Ansonsten sind in Belgien Lebensmittel und vor allem Kosmetik-Produkte (Deo, Duschgel etc.) deutlich teurer. Es gibt in Gent aber auch Aldi- und LIDL-Supermärkte, in denen der Unterschied nicht allzu groß ist. Wer im Westen der Altstadt lebt, sollte unbedingt mal bei Colruyt einkaufen – hat ein bisschen was von Lagerverkauf für Lebensmittel, dafür sind hier Bio-Produkte und die ganz normalen »Markenprodukte« verhältnismäßig günstig.

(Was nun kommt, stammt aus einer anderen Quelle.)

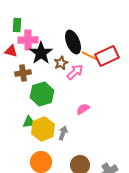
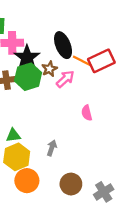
green hexagon: (42, 94) -> (28, 77), moved
pink semicircle: (83, 109) -> (87, 113), moved, turned -72
yellow hexagon: (43, 129) -> (17, 157), moved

Was ich in Gent fast am meisten zu schätzen gelernt habe, ist die vielfältige Bierkultur. Es gibt in der Altstadt Kneipen (De Dulle Griet – über 300 Biere; Trollekelder), die unfassbar viele, unterschiedliche, größtenteils belgische Biere anbieten, die jeweils im passenden Glas serviert werden. Zwar gibt es auch ein ganz normales Pilsener (Jupiler, Stella etc.), aber viel interessanter sind die zumeist hochprozentigen, »guten« Biere. Hierzu zählen bspw. die Abtei- und Trappistenbiere. Letztere dürfen nur von Mönchen gebraut werden. Die Trappisten-Brauereien kann man weltweit an zwei Händen abzählen, wobei die meisten in Belgien zu finden sind. Zu meinen Favoriten zählen u. a das Rochefort 10 (ein dunkles Starkbier, 11,3%), das blonde Karmeliet (8,4%), das blonde La Chouffe (8%), Delirium-Biere, Straffe Hendrick (9%) und die Biere der Brauerei Chimay.

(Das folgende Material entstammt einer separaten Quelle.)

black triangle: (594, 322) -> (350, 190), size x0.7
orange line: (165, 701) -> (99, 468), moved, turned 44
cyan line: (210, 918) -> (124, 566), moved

Wer sich nach einem ausgiebigen Kneipen-Besuch in Feierlaune getrunken hat, hat die Wahl zwischen dem Overpoort – die studentische Partymeile mit etlichen kleinen Bars und Clubs für die jüngere Studenten-Generation – oder den Clubs nahe bzw. in der Altstadt wie das Charlatan, in dem der Altersdurchschnitt eher gemischt ist. Das Charlatan hat mir persönlich am meisten zugesagt, zudem gibt es hier einen sehr schönen Innenhof mit Bar und Kamin. Nach einer durchzechten Nacht schmecken die sowieso schon köstlichen, belgischen Pommes umso leckerer. In den Pommes Buden (die hier Frituur heißen) wird jeder, der noch nicht in Belgien war, Augen machen. Die Auswahl an frittierten Leckereien ist riesig. Das gilt auch für die Saucen (Tipp: Stoofvlees-Sauce, eine Gulaschsauce oder einfach mal durchprobieren).

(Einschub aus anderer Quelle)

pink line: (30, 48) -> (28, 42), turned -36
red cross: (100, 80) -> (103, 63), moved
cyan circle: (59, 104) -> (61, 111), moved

Selbstverständlich hat die Stadt abgesehen von den Kneipen und Clubs auch historisch und kulturell viel zu bieten. Besonders bekannt ist natürlich der Genter Altar von Jan van Eyck, der in der Sint-Baafskathedraal bestaunt werden kann. Die Altstadt an sich ist aber schon ein Augenschmaus. Während der Einführungswoche erhält man einen ganz guten Einblick in die Geschichte Gents und ebenso in das museale Angebot. Je nach Ausstellung ist das Designmuseum und das S.M.A.K. (Museum für zeitgenössische Kunst) sehr zu empfehlen. Jazz-Fans kommen in Gent auch nicht zu kurz: In der Kneipe Hot-Club finden unter der Woche fast täglich Live-Konzerte statt. Der Eintritt ist häufig (ebenso wie in den meisten Clubs) kostenfrei. Mitte Juli finden jedes Jahr die »Gentse Feesten« statt, die etwa 2.000.000 Besucher begeistert und etliche (ebenfalls kostenfreie) Konzerte im Stadtkern bieten. Wer also die Chance hat, nach Semester-Ende (Mitte, Ende Juni), noch ein wenig länger zu bleiben, sollte die »Gentse Feesten« nicht verpassen. Ohnehin empfiehlt es sich, etwas länger zu bleiben, um nach dem zeitaufwendigen Semester, noch einmal in Ruhe andere belgische Städte wie Brügge, Brüssel, Antwerpen oder auch die Küste zu bereisen. Die Ticketpreise der Bahn sind übrigens deutlich günstiger als in Deutschland. Zudem gibt es in den Ferien und ohnehin für alle bis 26 Jahre sehr gute Angebote. Allgemein dürfen sich alle freuen, die noch nicht 26 sind, da die Eintrittspreise für Museen und touristische Attraktionen deutlich günstiger sind (heißt konkret bspw. 2€ statt 8€).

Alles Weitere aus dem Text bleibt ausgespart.